Narrow the data below down to the lines containing "Miguel".

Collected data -
"""
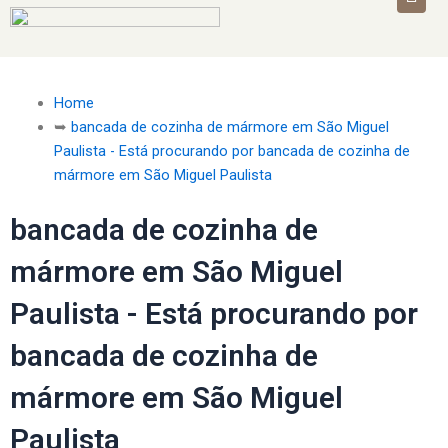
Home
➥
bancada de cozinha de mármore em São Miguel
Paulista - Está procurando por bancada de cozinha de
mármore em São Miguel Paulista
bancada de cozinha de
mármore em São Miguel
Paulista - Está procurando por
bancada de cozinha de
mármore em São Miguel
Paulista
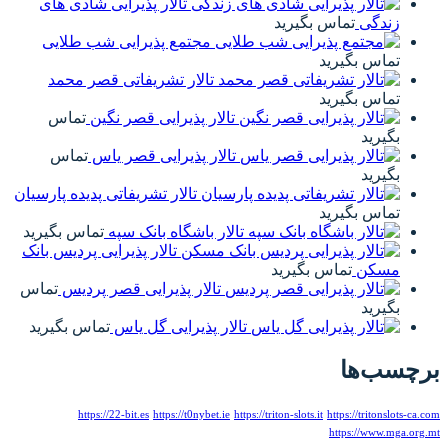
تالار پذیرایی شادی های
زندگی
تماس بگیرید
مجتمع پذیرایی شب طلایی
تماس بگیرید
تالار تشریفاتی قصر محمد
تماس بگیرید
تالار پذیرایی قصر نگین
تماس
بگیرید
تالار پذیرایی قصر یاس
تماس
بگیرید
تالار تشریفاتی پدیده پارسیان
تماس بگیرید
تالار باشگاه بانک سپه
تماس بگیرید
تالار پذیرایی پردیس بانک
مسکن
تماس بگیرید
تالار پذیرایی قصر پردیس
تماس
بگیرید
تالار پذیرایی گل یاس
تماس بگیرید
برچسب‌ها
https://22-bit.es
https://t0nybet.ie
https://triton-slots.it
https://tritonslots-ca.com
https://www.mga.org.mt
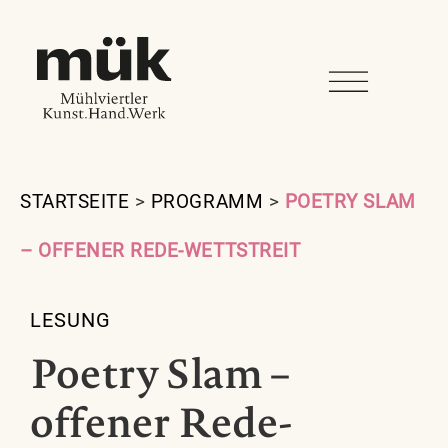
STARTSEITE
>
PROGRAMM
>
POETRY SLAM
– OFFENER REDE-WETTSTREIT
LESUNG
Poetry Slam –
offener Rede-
"""
RESULT OF THIS TASK -
bancada de cozinha de mármore em São Miguel
mármore em São Miguel Paulista
mármore em São Miguel
mármore em São Miguel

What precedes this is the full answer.